*Your instructions*
If a line in the entries below includes "button", show that line.

*Source material*
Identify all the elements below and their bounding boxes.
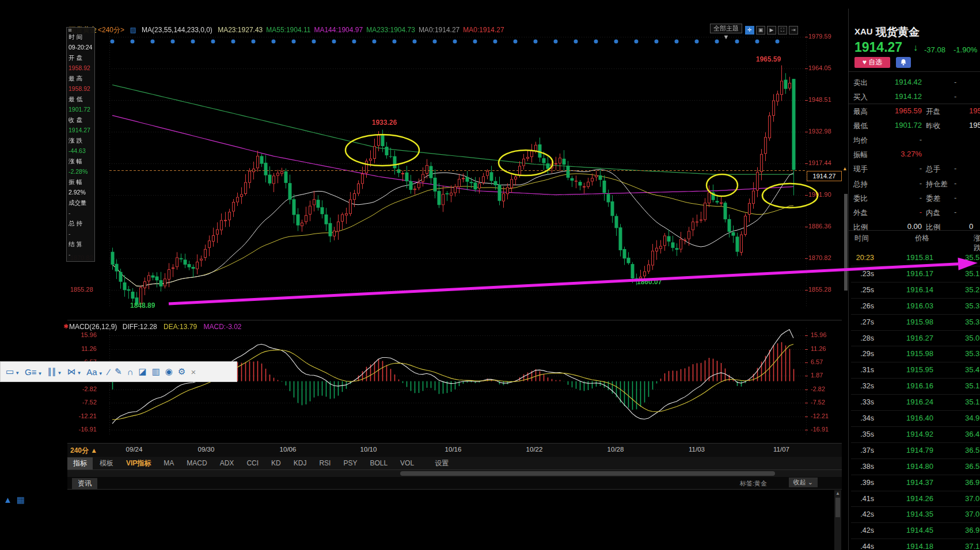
macd-diff-value: DIFF:12.28	[123, 323, 157, 331]
macd-axis-label: -16.91	[63, 426, 97, 433]
time-axis: 240分 ▲ 09/2409/3010/0610/1010/1610/2210/…	[67, 443, 842, 457]
tab-rsi[interactable]: RSI	[313, 458, 336, 468]
ma-value-label: MA0:1914.27	[463, 26, 504, 34]
tab-设置[interactable]: 设置	[429, 457, 454, 469]
macd-header: MACD(26,12,9) DIFF:12.28 DEA:13.79 MACD:…	[69, 323, 242, 331]
divider	[851, 459, 980, 459]
tick-row: .26s1916.0335.3	[849, 299, 980, 314]
tab-kd[interactable]: KD	[265, 458, 287, 468]
price-marker-icon: ▲	[842, 166, 848, 171]
tab-psy[interactable]: PSY	[337, 458, 363, 468]
field-value: -	[954, 92, 956, 101]
divider	[851, 378, 980, 379]
tab-ma[interactable]: MA	[158, 458, 180, 468]
symbol-name: 现货黄金	[876, 25, 920, 40]
tab-kdj[interactable]: KDJ	[288, 458, 313, 468]
indicator-settings-icon[interactable]: ✱	[63, 323, 69, 330]
field-label: 持仓差	[926, 179, 948, 189]
price-change-pct: -1.90%	[954, 45, 977, 54]
tick-change: 37.1	[965, 542, 979, 550]
news-tab[interactable]: 资讯	[72, 478, 97, 489]
eraser-tool[interactable]: ◪	[138, 366, 146, 377]
tick-row: .42s1914.4536.9	[849, 523, 980, 538]
tick-time: .42s	[849, 526, 874, 534]
field-value: -	[872, 179, 922, 188]
layout-fullscreen-icon[interactable]: ⛶	[778, 26, 787, 35]
field-value: -	[954, 208, 956, 216]
tick-row: .39s1914.3736.9	[849, 475, 980, 491]
field-value: -	[954, 193, 956, 202]
vlines-tool[interactable]: ∥∥▼	[47, 366, 62, 377]
hscrollbar-thumb[interactable]	[400, 471, 775, 476]
tab-boll[interactable]: BOLL	[364, 458, 393, 468]
collapse-button[interactable]: 收起 ⌄	[789, 478, 818, 487]
tick-change: 36.5	[965, 462, 979, 471]
tick-change: 37.0	[965, 510, 979, 518]
upload-icon[interactable]: ▲	[3, 495, 17, 505]
shape-tool[interactable]: ⋈▼	[67, 366, 81, 377]
tab-adx[interactable]: ADX	[214, 458, 240, 468]
gann-tool[interactable]: G≡▼	[25, 367, 42, 377]
field-value: 1914.12	[872, 92, 922, 101]
text-tool[interactable]: Aa▼	[86, 367, 102, 377]
add-favorite-button[interactable]: ♥ 自选	[854, 57, 890, 68]
chart-hscrollbar[interactable]	[67, 470, 842, 477]
field-value: 3.27%	[872, 150, 922, 158]
time-axis-tick: 09/30	[198, 446, 215, 453]
tick-row: .28s1916.2735.0	[849, 331, 980, 346]
layout-move-icon[interactable]: ✛	[745, 26, 754, 35]
panel-scrollbar-thumb[interactable]	[844, 194, 848, 291]
tick-row: .34s1916.4034.9	[849, 411, 980, 426]
tick-row: .44s1914.1837.1	[849, 539, 980, 550]
layout-single-icon[interactable]: ▣	[756, 26, 765, 35]
layout-cursor-icon[interactable]: ▶	[767, 26, 776, 35]
tab-模板[interactable]: 模板	[94, 457, 119, 469]
pencil-tool[interactable]: ✎	[115, 366, 122, 377]
data-value: 09-20:24	[69, 44, 92, 51]
tick-price: 1914.35	[899, 510, 933, 518]
divider	[851, 266, 980, 266]
tab-指标[interactable]: 指标	[67, 457, 93, 469]
divider	[851, 538, 980, 539]
news-scrollbar-thumb[interactable]	[835, 498, 840, 517]
trash-tool[interactable]: ▥	[152, 366, 160, 377]
field-label: 比例	[926, 223, 940, 232]
data-label: 最 低	[69, 96, 82, 104]
layout-export-icon[interactable]: ⇥	[789, 26, 798, 35]
tick-change: 35.1	[965, 269, 979, 278]
close-tool[interactable]: ×	[191, 367, 196, 377]
tab-macd[interactable]: MACD	[181, 458, 212, 468]
tick-row: .27s1915.9835.3	[849, 315, 980, 330]
tab-cci[interactable]: CCI	[241, 458, 264, 468]
settings-tool[interactable]: ⚙	[178, 366, 185, 377]
time-axis-tick: 11/07	[773, 446, 789, 453]
time-axis-tick: 11/03	[689, 446, 705, 453]
news-scrollbar[interactable]: ▲	[834, 490, 841, 550]
divider	[851, 394, 980, 395]
period-label[interactable]: 240分 ▲	[70, 446, 97, 456]
data-value: -44.63	[69, 147, 86, 154]
rect-tool[interactable]: ▭▼	[6, 366, 20, 377]
tick-change: 37.0	[965, 494, 979, 503]
price-annotation: 1848.89	[130, 301, 155, 310]
visibility-tool[interactable]: ◉	[165, 366, 173, 377]
data-label: 总 持	[69, 220, 82, 228]
chevron-down-icon: ▼	[57, 371, 62, 376]
grid-icon[interactable]: ▦	[17, 495, 29, 505]
pin-icon[interactable]: ⊞	[68, 28, 72, 33]
macd-axis-label: 11.26	[63, 345, 97, 352]
tab-vip指标[interactable]: VIP指标	[120, 457, 157, 469]
field-label: 买入	[853, 93, 868, 102]
tab-vol[interactable]: VOL	[394, 458, 420, 468]
ruler-tool[interactable]: ∕	[108, 367, 110, 377]
magnet-tool[interactable]: ∩	[127, 367, 134, 377]
scroll-up-icon[interactable]: ▲	[834, 490, 841, 497]
tick-time: .44s	[849, 543, 874, 550]
alert-bell-button[interactable]	[896, 57, 911, 68]
tick-change: 35.3	[965, 318, 979, 326]
down-arrow-icon: ↓	[913, 43, 918, 53]
field-value: -	[954, 179, 956, 188]
macd-axis-label: -16.91	[811, 426, 829, 433]
price-axis-label: 1932.98	[808, 128, 831, 135]
all-themes-button[interactable]: 全部主题 ▼	[710, 24, 742, 33]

*Answer box*
collapse-button[interactable]: 收起 ⌄	[789, 478, 818, 487]
add-favorite-button[interactable]: ♥ 自选	[854, 57, 890, 68]
alert-bell-button[interactable]	[896, 57, 911, 68]
all-themes-button[interactable]: 全部主题 ▼	[710, 24, 742, 33]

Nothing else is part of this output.